Items listed in a dataset:
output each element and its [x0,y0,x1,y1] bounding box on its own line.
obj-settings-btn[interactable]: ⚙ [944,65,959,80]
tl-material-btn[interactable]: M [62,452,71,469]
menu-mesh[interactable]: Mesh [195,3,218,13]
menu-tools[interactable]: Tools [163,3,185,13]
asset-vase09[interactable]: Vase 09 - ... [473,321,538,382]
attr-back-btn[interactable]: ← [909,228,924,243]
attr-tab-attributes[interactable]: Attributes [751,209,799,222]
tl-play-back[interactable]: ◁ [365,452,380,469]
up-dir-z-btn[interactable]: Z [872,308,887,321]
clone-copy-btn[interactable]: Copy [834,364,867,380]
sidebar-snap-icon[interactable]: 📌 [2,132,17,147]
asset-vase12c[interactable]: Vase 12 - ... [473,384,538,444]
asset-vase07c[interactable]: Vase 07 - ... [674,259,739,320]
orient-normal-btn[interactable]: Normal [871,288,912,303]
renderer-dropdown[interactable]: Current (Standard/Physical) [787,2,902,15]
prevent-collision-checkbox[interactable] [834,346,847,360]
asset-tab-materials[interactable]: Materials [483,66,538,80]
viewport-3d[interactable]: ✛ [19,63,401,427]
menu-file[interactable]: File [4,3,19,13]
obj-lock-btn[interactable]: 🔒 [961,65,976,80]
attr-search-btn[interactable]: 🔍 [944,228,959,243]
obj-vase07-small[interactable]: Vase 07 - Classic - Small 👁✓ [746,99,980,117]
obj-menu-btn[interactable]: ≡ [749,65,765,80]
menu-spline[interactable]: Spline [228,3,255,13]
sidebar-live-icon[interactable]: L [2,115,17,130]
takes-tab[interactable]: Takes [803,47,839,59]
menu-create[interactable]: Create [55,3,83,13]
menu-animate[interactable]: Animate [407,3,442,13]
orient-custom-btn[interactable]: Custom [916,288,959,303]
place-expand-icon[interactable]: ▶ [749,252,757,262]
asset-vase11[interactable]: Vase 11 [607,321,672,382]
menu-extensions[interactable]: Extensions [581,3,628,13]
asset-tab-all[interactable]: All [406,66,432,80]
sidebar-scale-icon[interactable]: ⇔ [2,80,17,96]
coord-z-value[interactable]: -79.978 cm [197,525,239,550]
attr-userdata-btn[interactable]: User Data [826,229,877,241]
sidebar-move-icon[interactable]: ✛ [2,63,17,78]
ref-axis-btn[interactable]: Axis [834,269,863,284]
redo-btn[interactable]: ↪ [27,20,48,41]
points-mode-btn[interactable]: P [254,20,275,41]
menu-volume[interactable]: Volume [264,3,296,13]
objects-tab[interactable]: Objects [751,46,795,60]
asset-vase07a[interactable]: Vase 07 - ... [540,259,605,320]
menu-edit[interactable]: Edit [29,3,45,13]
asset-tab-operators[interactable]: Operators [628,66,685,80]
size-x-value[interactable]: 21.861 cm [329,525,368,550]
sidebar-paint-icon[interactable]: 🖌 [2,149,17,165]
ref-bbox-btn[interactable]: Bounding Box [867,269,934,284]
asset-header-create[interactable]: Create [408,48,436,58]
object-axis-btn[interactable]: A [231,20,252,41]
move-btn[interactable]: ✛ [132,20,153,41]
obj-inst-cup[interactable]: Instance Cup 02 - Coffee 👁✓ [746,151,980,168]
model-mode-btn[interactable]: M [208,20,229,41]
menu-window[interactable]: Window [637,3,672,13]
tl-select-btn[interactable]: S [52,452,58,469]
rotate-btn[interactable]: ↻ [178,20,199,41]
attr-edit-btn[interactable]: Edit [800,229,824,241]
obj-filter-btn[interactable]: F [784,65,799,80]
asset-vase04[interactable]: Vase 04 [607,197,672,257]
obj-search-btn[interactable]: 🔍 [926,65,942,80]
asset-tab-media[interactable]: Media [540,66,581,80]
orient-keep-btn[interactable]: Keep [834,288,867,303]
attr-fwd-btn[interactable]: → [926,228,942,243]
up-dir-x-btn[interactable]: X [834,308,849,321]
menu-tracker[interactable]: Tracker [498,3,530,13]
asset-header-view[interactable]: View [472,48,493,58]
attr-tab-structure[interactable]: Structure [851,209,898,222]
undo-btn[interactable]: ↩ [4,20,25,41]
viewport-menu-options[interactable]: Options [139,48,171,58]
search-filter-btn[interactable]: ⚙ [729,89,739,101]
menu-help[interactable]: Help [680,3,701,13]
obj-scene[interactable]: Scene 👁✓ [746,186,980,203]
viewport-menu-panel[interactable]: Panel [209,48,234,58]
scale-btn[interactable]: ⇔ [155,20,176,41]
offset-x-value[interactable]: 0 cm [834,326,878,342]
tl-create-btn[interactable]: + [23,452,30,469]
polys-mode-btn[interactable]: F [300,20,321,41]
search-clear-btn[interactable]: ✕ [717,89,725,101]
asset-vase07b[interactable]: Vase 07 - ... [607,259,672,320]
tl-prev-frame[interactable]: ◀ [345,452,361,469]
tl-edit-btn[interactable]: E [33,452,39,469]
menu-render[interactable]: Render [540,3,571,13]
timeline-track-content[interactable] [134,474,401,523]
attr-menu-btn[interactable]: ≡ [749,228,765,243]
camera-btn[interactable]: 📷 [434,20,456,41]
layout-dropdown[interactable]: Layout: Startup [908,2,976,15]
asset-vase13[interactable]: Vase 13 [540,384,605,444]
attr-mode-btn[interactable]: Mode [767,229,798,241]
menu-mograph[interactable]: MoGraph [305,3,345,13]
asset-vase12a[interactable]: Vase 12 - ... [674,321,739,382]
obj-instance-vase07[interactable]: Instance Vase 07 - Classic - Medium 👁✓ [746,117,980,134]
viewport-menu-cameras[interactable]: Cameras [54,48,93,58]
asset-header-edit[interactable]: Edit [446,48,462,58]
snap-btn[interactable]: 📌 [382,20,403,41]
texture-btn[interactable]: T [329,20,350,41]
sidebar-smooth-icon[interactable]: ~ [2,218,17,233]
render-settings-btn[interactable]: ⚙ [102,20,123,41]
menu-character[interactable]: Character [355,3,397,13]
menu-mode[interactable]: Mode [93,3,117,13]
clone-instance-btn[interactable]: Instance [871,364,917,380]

▶ **Problem description**
Among the entries above, find every line holding "back" and copy it.

▶ **Worked solution**
attr-back-btn[interactable]: ← [909,228,924,243]
tl-play-back[interactable]: ◁ [365,452,380,469]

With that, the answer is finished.